Doel van vandaag: Camping les Crotenots, bij het dorpje Le Miroir. Dat ligt tegen de Jura aan en is vanaf de A39 makkelijk te bereiken. Eigenlijk lag het niet op onze route, aangezien het plan is daarna naar Auvergne te gaan, maar de grote plus zit hem in het restaurantje dat bij de camping hoort. De eigenaar van de camping is namelijk ook een professionele chef-kok. We waren hier in 2017 ook geweest en hadden ons toen verbaasd over de volmaakte duisternis ’s nachts. Later begrepen we dat de kok alle sterren van de hemel had gekookt en we wilden graag checken of dat nog steeds het geval was.

We namen niet de autoroute maar reden binnendoor. Dat leverde een mooi beeld op van het huidige Frankrijk: veel uitgestorven, half  dichtgetimmerde dorpjes maar ook dorpen waar de economie duidelijk beter z’n werk had gedaan. En overal bloemen, bloemen, bloemen.

In Neufchâteau dronken we een bakje koffie, in een plaatselijke bar waar een deel van het plafond naar beneden gekomen was tijdens de laatste hoosbui zodat we om de plassen heen moesten om, natuurlijk na de corona-check, bij onze zitplek te komen. Er werd binnen stevig gerookt. Verder stelde het plaatsje niets voor, zodat we het maar lieten voor wat het was. We pikten de snelweg op voor het laatste stuk en deden bij een grote parkeerplaats even onze ogen dicht. Geheel verkwikt konden we weer veilig verder.
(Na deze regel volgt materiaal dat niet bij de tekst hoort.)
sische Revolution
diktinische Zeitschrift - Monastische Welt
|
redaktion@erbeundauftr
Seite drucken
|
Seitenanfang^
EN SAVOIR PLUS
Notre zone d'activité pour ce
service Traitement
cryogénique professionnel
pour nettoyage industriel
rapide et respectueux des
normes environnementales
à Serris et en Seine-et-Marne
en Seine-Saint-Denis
Iets over vieren namen we de afslag naar Le Miroir. De camping lag op vijf minuten rijden. Er stond wel een bordje ‘route barrée’, maar aangezien we niets zagen wat daar daadwerkelijk op duidde reden we maar gewoon door. Op een gegeven moment moesten we even wachten omdat er een enorme vrachtwagen, volgeladen met zand en stenen, achteruit voor ons reed. We reden er op gepaste afstand achteraan, tot we zagen dat de hele weg opengebroken was. Tja, wat nu? Even omrijden was niet zo simpel. Ik ging het maar even vragen aan de werklui verderop. Die kwamen met een geweldige oplossing: we moesten door het weiland dat naast de weg lag, kon best zeiden ze. Omrijden was ingewikkeld en zou zeker een kwartier extra kosten waarbij volgens hen de kans groot was dat we zouden verdwalen. Dus wij door het weiland, over de strostoppels, waarbij het klonk of de onderkant van de auto in één keer van alle roest en viezigheid (en hopelijk niet van vitale onderdelen!) ontdaan werd. Bodemreiniging bij de autowasstraat was er niks bij.
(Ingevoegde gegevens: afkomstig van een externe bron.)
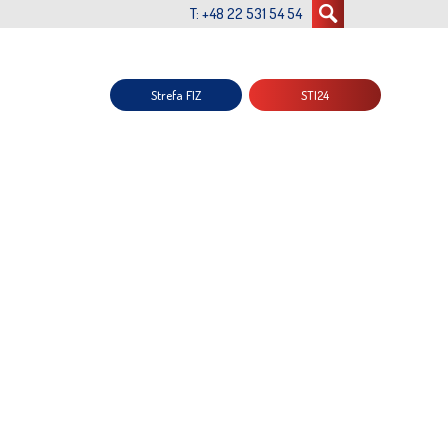
T: +48 22 531 54 54
Strefa FIZ
STI24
Op de camping mochten we niet zelf een plek kiezen maar werd ons dezelfde plaats als de vorige keer gewezen op het tentveldje. Prima. Er stond nog één ander tentje, ook van pensionado’s. Verder stond de hele camping vol met Nederlandse caravans waarvan de eigenaren ons wat meewarig aankeken, zo van ‘wat zielig voor jullie dat je in een tent moet’. Ze moesten eens weten.

’s Avonds hebben we uiteraard gegeten in het restaurant, dat we wijselijk gereserveerd hadden. Er komen wel wat campinggasten maar het wordt vooral bezocht door de lokale bevolking. Nu had Bert  ‘s middags al even op het bord met de menu’s gekeken, maar hij was niet zo onder de indruk. Het is natuurlijk ook altijd afwachten of iets wat je eerder geweldig vond een tijd later nog zo is. Nou, het werd in ruime mate overtroffen! Meer dan fantastisch. Wat kan die man koken zeg! Vegetariërs komen niet erg aan hun trekken, het menu bevat voornamelijk wild, vlees en vis, maar dat wordt dan ook zó bijzonder bereid dat het een wonder was dat we nog vingers overhadden. Die eet je er namelijk bijna bij op. Zal wel duur zijn zeker? Ach, wat heet. We waren €33,50 kwijt, inclusief wijn en koffie. Niet per persoon, maar sámen. Kom daar nog maar eens om in Nederland.

Na dit culinaire hoogstandje was het nog dertig stappen naar de tent, die wij zowaar in rechte lijn konden afleggen. Met een gelukzalige glimlach op het gezicht waren we zo vertrokken.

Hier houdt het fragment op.